▶ _ASSIGNMENT_:
Give the data again exactly as written, without any of its pictures.

▶ _TASK INPUTS_:
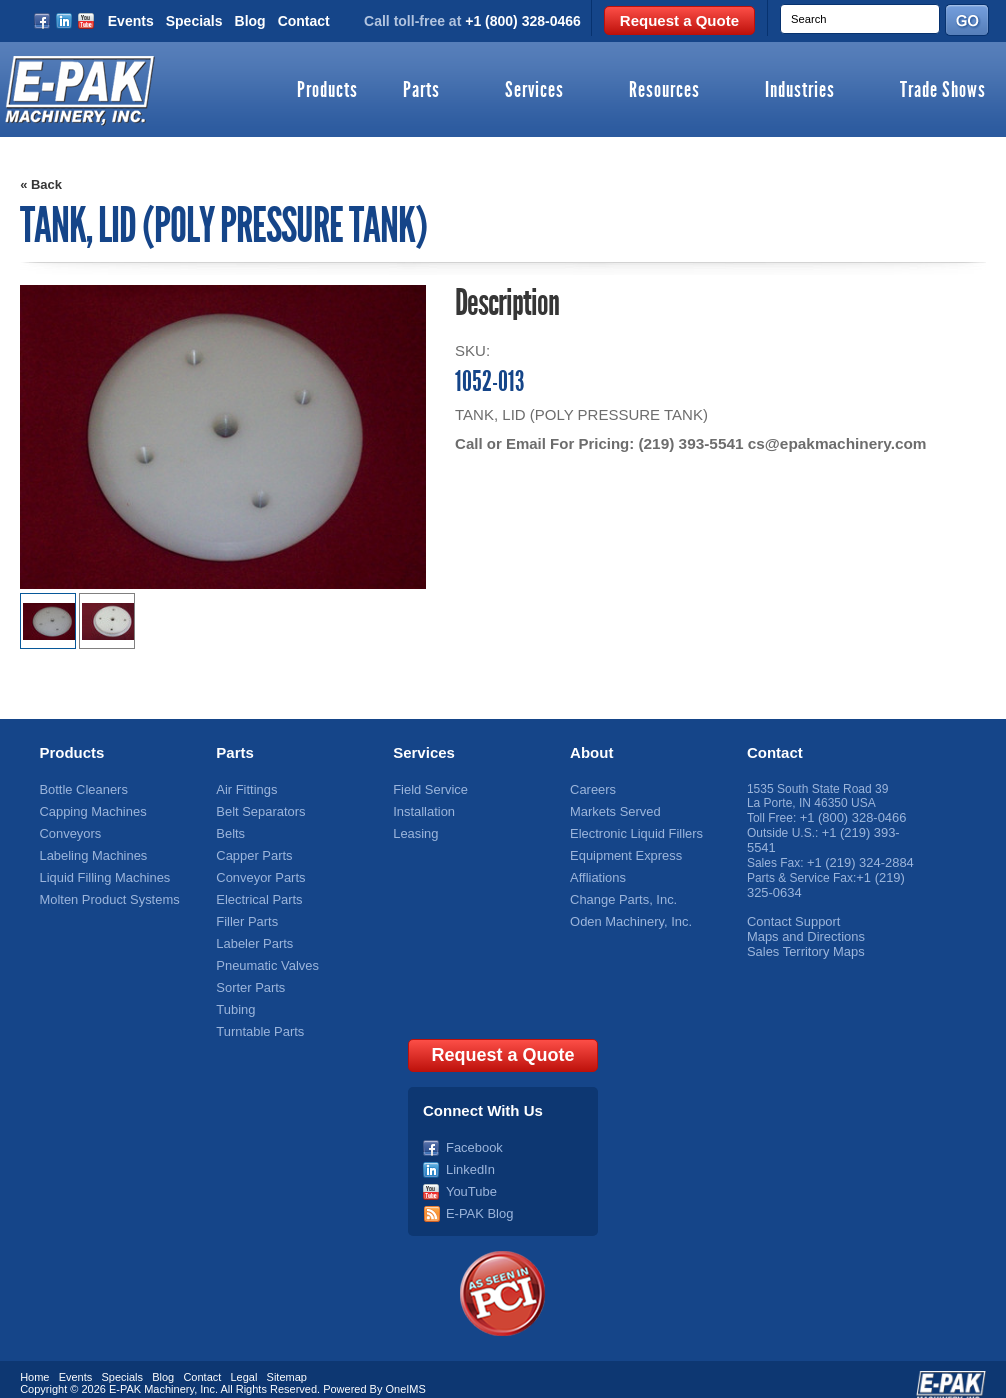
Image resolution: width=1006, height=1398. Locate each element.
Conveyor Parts (257, 873)
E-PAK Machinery (151, 1373)
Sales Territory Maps (801, 943)
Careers (591, 789)
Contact (304, 21)
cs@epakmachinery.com (832, 443)
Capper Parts (251, 852)
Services (534, 91)
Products (327, 91)
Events (131, 21)
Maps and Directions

▶ _RESPONSE TO THE TASK_:
Image resolution: width=1006, height=1398. Locate each element.
Conveyor Parts (257, 873)
E-PAK Machinery (151, 1373)
Sales Territory Maps (801, 943)
Careers (591, 789)
Contact (304, 21)
cs@epakmachinery.com (832, 443)
Capper Parts (251, 852)
Services (534, 91)
Products (327, 91)
Events (131, 21)
Maps and Directions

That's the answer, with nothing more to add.